Abstract

Improvement of saline-alkali soils by biological means is a strategic soil conservation method. To investigate the capacity of oat for phytoremediation, two factor randomized block design experiments are carried out in coastal North China. The two factors — oat variety (“Ba You-1” – BU, “Hua Zao-2” – HZ and “Bai Yan-2” – BY) and soil salinity (1.0, 2.0 and 3.0gkg−1) — are analyzed for oat biomass, straw ion accumulation and straw-to-soil ion concentration ratio. Results show that oat biomass be affected by harvest time and soil salinity. BU biomass decreases by 0.4tha−1 for harvest delay by 20 days. And BY biomass drops severely which from 3.1tha−1 in low soil salinity to 0.4tha−1 in high soil salinity. The straw ion concentration (except Ca2+) significantly drops when harvest is delayed, but it increases with soil salinity increases though K+ concentration markedly decreases.

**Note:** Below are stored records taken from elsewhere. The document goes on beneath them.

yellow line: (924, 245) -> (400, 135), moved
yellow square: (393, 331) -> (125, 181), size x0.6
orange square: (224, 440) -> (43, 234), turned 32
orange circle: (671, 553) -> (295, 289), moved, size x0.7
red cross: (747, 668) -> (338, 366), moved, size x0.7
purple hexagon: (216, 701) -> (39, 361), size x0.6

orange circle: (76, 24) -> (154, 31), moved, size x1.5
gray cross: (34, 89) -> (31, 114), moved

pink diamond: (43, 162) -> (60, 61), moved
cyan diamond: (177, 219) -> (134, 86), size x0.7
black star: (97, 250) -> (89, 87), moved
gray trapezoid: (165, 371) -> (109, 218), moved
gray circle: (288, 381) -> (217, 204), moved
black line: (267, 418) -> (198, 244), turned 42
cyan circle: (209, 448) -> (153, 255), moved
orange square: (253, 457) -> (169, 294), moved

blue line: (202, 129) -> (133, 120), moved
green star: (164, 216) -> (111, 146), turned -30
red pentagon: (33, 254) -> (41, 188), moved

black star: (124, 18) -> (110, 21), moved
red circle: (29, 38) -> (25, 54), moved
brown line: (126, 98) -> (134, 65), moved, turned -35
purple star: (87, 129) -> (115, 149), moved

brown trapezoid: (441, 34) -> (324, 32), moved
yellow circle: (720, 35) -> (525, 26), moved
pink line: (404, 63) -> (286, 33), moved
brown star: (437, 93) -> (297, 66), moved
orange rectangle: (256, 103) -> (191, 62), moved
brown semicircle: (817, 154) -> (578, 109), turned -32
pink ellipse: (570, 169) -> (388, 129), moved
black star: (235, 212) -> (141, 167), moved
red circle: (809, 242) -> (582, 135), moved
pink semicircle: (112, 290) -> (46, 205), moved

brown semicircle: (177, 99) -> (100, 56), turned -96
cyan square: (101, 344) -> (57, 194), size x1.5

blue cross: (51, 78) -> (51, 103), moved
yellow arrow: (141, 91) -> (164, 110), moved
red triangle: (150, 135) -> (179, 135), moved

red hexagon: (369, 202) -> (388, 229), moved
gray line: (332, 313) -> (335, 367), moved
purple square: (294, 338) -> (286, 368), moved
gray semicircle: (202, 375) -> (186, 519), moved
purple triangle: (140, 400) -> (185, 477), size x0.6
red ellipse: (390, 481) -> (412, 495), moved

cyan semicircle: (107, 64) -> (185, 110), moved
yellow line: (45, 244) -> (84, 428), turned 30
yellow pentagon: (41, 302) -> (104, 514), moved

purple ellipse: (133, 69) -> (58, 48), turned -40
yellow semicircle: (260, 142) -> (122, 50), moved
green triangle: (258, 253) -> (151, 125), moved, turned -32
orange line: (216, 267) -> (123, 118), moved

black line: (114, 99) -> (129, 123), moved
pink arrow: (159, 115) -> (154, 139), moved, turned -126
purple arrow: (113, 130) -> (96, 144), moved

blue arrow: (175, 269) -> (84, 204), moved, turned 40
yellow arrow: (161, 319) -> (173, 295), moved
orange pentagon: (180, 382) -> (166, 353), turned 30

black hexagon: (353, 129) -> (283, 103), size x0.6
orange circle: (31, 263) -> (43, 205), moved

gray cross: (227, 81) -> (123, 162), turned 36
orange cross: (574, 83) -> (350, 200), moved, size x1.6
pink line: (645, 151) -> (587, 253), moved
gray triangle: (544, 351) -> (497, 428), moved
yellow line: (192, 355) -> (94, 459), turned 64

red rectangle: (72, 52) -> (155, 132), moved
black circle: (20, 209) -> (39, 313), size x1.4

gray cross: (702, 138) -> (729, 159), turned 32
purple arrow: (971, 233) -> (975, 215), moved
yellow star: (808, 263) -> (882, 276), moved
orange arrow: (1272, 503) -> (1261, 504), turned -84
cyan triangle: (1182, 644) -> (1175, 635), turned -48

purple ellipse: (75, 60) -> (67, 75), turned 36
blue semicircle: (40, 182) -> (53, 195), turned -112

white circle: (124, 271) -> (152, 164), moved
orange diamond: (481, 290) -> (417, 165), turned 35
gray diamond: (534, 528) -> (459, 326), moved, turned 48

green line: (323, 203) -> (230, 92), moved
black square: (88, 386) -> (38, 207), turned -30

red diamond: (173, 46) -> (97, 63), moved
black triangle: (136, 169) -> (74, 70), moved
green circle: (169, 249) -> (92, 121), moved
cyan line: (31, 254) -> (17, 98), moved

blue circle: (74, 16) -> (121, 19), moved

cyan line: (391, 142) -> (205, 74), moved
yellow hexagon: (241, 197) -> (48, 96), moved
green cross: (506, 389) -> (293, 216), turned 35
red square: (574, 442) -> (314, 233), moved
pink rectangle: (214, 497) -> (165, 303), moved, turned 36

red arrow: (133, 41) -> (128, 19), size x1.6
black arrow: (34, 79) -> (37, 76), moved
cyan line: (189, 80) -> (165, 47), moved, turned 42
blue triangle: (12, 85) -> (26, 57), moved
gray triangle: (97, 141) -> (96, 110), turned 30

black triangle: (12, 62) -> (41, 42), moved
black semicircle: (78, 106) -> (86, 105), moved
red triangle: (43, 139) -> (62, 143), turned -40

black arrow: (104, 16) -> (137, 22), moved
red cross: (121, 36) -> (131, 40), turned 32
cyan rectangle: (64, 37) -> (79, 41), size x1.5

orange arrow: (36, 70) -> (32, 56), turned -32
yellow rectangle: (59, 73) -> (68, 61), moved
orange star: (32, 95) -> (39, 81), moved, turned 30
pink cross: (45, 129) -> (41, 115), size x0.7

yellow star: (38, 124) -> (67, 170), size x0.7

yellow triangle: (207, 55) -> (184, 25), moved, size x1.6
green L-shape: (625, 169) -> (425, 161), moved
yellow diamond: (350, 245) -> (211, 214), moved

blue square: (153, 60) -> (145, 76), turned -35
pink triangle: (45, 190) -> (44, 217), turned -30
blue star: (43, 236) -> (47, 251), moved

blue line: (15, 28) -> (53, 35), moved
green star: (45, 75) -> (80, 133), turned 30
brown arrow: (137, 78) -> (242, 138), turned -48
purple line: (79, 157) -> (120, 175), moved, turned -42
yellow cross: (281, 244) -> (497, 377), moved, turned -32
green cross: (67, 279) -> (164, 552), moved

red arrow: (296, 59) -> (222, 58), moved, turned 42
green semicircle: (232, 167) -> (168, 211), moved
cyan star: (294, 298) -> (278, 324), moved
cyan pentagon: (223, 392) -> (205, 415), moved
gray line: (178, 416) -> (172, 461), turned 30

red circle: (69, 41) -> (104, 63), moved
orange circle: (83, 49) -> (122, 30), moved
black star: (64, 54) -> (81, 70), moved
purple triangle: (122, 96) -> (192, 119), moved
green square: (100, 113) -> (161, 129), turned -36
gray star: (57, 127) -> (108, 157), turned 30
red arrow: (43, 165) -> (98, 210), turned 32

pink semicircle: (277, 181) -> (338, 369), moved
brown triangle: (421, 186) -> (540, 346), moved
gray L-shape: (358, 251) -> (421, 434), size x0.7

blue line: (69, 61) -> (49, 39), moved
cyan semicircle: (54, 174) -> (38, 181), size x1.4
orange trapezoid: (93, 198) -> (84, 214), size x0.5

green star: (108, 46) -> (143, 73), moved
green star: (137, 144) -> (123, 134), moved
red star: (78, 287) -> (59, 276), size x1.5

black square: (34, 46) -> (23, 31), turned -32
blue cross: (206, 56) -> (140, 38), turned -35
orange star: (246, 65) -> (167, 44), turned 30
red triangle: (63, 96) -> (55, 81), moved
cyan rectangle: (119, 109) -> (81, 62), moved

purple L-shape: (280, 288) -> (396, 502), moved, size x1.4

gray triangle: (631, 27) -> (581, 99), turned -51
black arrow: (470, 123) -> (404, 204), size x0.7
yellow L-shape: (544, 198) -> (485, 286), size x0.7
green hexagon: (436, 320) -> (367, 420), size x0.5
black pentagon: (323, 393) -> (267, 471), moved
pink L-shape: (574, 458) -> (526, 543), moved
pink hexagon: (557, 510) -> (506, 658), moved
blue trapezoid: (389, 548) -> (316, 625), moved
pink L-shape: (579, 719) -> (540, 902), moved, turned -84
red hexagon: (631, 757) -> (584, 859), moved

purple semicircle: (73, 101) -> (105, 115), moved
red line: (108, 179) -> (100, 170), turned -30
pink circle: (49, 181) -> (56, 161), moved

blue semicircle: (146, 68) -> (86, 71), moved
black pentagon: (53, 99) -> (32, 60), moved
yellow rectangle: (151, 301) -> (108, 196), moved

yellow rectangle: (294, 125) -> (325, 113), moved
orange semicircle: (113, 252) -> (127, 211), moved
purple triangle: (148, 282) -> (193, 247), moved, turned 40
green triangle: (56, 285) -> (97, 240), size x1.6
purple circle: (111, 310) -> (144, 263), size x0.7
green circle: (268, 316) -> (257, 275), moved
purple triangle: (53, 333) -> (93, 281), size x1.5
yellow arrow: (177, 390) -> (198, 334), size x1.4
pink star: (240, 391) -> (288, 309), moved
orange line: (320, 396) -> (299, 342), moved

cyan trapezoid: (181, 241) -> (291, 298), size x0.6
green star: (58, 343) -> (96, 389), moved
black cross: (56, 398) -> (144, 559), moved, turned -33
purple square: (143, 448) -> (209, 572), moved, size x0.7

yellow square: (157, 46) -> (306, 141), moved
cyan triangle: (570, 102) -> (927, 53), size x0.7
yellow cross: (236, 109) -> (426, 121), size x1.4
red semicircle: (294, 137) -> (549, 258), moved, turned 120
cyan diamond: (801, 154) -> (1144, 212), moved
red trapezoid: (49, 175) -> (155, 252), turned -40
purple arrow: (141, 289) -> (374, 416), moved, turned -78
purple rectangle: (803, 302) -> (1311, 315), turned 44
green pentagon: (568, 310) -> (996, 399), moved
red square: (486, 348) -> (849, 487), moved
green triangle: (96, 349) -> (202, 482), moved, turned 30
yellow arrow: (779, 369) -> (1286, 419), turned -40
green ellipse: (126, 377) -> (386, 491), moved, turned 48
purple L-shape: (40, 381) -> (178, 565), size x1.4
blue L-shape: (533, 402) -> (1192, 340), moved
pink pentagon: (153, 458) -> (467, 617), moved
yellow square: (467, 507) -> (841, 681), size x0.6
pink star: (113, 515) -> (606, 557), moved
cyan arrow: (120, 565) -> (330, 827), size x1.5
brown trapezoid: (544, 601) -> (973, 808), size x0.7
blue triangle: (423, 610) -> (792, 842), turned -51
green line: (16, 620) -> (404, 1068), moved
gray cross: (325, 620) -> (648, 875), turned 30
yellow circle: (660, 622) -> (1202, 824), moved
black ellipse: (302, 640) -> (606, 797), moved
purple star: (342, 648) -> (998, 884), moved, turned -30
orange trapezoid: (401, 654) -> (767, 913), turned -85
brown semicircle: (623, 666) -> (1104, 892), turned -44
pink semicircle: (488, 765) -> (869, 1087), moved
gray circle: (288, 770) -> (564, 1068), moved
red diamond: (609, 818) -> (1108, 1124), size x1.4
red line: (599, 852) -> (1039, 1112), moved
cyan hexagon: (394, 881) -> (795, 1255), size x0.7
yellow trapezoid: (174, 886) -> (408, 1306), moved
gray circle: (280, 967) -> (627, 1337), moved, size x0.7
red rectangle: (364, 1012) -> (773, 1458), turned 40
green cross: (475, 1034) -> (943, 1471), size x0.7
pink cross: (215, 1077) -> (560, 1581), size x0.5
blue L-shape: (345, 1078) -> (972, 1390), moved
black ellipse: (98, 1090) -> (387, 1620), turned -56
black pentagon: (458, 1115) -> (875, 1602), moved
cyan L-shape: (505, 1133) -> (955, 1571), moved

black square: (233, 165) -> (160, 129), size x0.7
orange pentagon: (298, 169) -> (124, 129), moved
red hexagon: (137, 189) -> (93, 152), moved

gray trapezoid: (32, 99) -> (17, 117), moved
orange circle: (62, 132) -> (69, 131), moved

For the straw ion accumulation, the highest value for harvest time is at maturity (146.4kgha−1 for BU) and for soil salinity is at low level (100.2kgha−1 for BY) and it turns sharp decrease with the time delaying and soil salinity increasing. Ions changes in stem significantly lower than that of in leaf whatever delay harvest time or increases soil salinity. Under medium soil salt concentration, the straw-to-soil total ion concentration ratios are respectively 31.7, 32.5 and 31.3 for BU, BY and HZ. The correlation analysis reveals that oat ion accumulation is positively correlated with biomass. Besides, straw Na+ and Cl− accumulation is respectively negatively (p<0.05) correlated with K+. According to above that oat is a potential plant species in improvement of saline soil. However the low biomass and salinity tolerance limit its practical application in coastal saline-alkali soils North China.